The Patrick Rothfuss Reread on Tor.com: Speculative Summary 11: Te Rhintae?
The Patrick Rothfuss Reread on Tor.com: Speculative Summary 11: Te Rhintae?

Welcome to my insanely detailed reread of Patrick Rothfuss’s Kingkiller Chronicles. This week’s post covers chapters 147 to the end of The Wise Man’s Fear but also contains extensive spoilers for the whole book and the whole of The Name of the Wind—these discussions assume you’ve read all of both books. These posts are full of spoilers, please don’t venture beyond the cut unless you want them.

Abbreviations: NW = The Name of the Wind. WMF = The Wise Man’s Fear. D3 = Day Three, the forthcoming final volume. K = Kvothe or Kote when I can’t figure out what to call him and I’m feeling Kafkaesque. MT: Myr Tariniel. D = Denna, 4C = Four Corners, CTH—that thing I can’t spell!

Useful links: The Sleeping Under the Wagon post, in which there are lots of ted in WMF, none of them really came up explicitly in NW. The first is the Amtheories. The re-read index. The map. The timeline. Imaginary Linguistics.

Chapter 147 (149) is Tangled

Kvothe goes back to Ankers and sees Sim and Fela. Sim asks how his day with D went. He sighs, and Fela offers a female perspective on the problem. We don’t get the details of Kvothe’s explanation, but we do get the significant line:

“She confuses me like no other thing in the world.” I picked at a splinter in the tabletop with my finger. “I hate not understanding a thing.”

And that’s the central thing with Kvothe and D, he doesn’t understand her. It’s what he says to Bast and Chronicler when he starts talking about her, it’s what he says now to Sim and Fela, he doesn’t understand her. When your narrator confesses to not understanding something, there really can be something very large going on out of sight. We know some stuff—the knots, her interest in written down magic, her mysterious patron, her incessant moving on, her momentary death as a baby, her continuing asthma—and we have come up with some stuff—that she isn’t Denna, that she’s the moon, that she’s the wind, that she’s been in Fae, that her momentary death left her like Lanre. We have the Bechdel scene, which could have multiple meanings. But I have to say that I don’t understand her at all either. She acts like an archetype wandering through a story in which the other characters have psychological realism. There’s something really odd about D, and I also hate not understanding a thing. I wait impatiently for D3 and revelations.
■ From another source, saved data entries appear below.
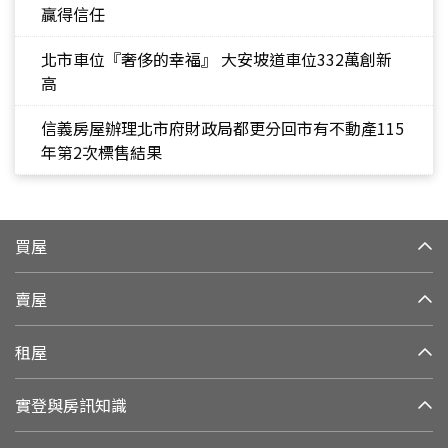
贏得信任
北市車位『奢侈的幸福』 大安坡道車位332萬創新
高
信義房屋辦理北市府財政局都更分回市有不動產115
年第2次標售結果
買屋
賣屋
租屋
實登與房訊知識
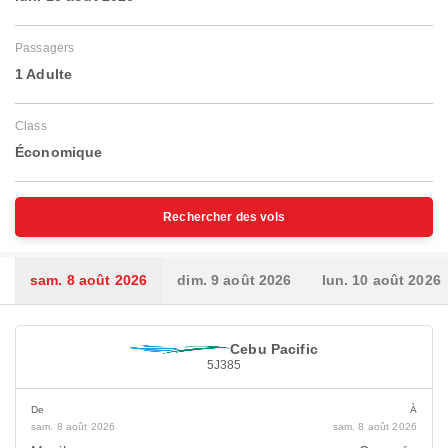
Passagers
1 Adulte
Class
Économique
Rechercher des vols
sam. 8 août 2026
dim. 9 août 2026
lun. 10 août 2026
Cebu Pacific
5J385
De
À
sam. 8 août 2026
sam. 8 août 2026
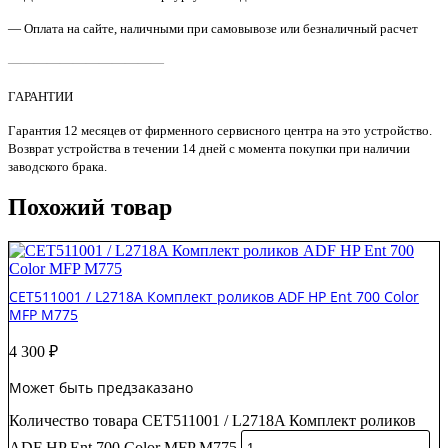
Ricoh
Подшипник (бушинг) / Втулки
Samsung/Xerox
Samsung/Xerox
— Оплата на сайте, наличными при самовывозе или безналичный расчет
Brother
Термопленка
Нить коротрона
HP/Canon
Brother
Лампы / Оптика
————————————
Kyocera
HP/Canon
Brother
Ricoh
Kyocera
HP
ГАРАНТИИ
Samsung/Xerox
Ricoh
Kyocera
Ракель ленты переноса
Термоэлементы / Керамические
Samsung
Гарантия 12 месяцев от фирменного сервисного центра на это устройство.
HP
HP/Canon
Лента переноса / Узел переноса изображения
Возврат устройства в течении 14 дней с момента покупки при наличии
Резиновый вал (нижний)
Тефлоновый вал (верхний)
HP
заводского брака.
Brother
Brother
Kyocera
HP
Kyocera
Ricoh
Похожий товар
Kyocera
Ricoh
Samsung / Xerox
Ricoh
Samsung / Xerox
Лоток для бумаги / Кассета
Samsung
Sharp
HP
Xerox
Тормозные площадки
Kyocera
Ремонтный комплект ( MK )
Brother
Samsung
CET511001 / L2718A Комплект роликов ADF HP Ent 700 Color
Kyocera
HP/Canon
Моторы / Муфты / Редуктор
MFP M775
Ролики / Наборы роликов
Kyocera
Brother
Brother
Ricoh
HP/Canon
4 300
₽
Epson
Samsung/Xerox
Kyocera
HP/Canon
Узел регистрации
Samsung/Xerox
Может быть предзаказано
Konica-Minolta
HP
Панель управления / Дисплей
Kyocera
Фильтр озоновый
Kyocera
Количество товара CET511001 / L2718A Комплект роликов
Lexmark
Konica Minolta
Samsung
Panasonic
ADF HP Ent 700 Color MFP M775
(When D3 actually arrives, I don’t expect to read it at this pace, but I will definitely do something detailed here where we can all go “Look at that!” and “GBrell was right!” and so on.)

Anyway, Fela now talks directly about the male gaze, and how being looked at appreciatively makes her feel beautiful and being looked at sleazily makes her feel greasy. Maybe this is different it you are beautiful? But I have to say it doesn’t bear much relationship to my experience. Fela in any case goes on to say he gives his whole attention and now there’s something fae about it, but it’s not a threat to Sim. Kvothe offers fascination but not devotion. Sim points out that Kvothe would turn the whole world over for D, and that’s devotion if you like. Kvothe says he doesn’t love D because he doesn’t understand her, and Sim laughs.

Then Kvothe finds Elodin and eats grapes with him. He asks about name changing—we’ve discussed this passage several times in different contexts. Elodin instantly panics.

“What?” He sat up suddenly, his eyes wild and panicked. “What have you done?”

His reaction startled me and I held up my hands defensively. “Nothing!” I insisted. “It’s not me. It’s a girl I know.”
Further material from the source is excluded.